>>

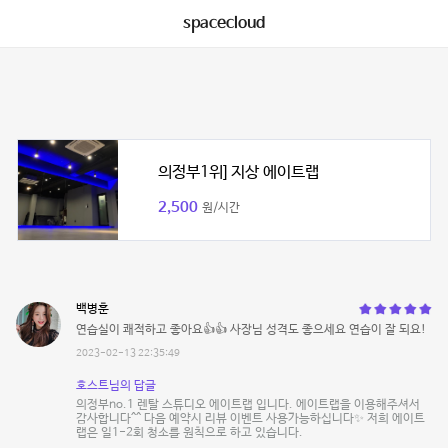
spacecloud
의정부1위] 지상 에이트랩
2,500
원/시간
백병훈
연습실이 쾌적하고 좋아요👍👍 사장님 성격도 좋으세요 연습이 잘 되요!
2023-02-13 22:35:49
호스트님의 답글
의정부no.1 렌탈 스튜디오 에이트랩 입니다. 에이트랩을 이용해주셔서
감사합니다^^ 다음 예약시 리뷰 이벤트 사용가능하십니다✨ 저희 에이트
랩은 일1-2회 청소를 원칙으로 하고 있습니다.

<<
>>

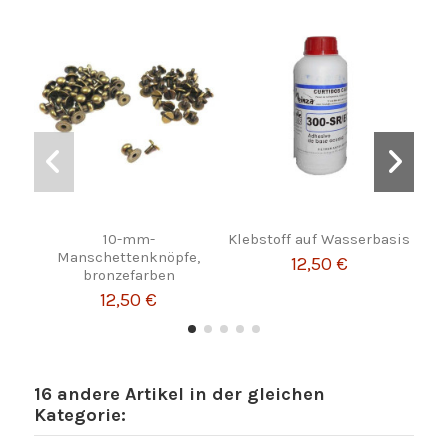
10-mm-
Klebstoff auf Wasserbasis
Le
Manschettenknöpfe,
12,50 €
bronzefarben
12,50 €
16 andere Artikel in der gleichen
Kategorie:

<<

» **Exercise**: What is needed is one number, the count of lines in the listing above that contain the word "에이트랩".

» **Result for this exercise**: 2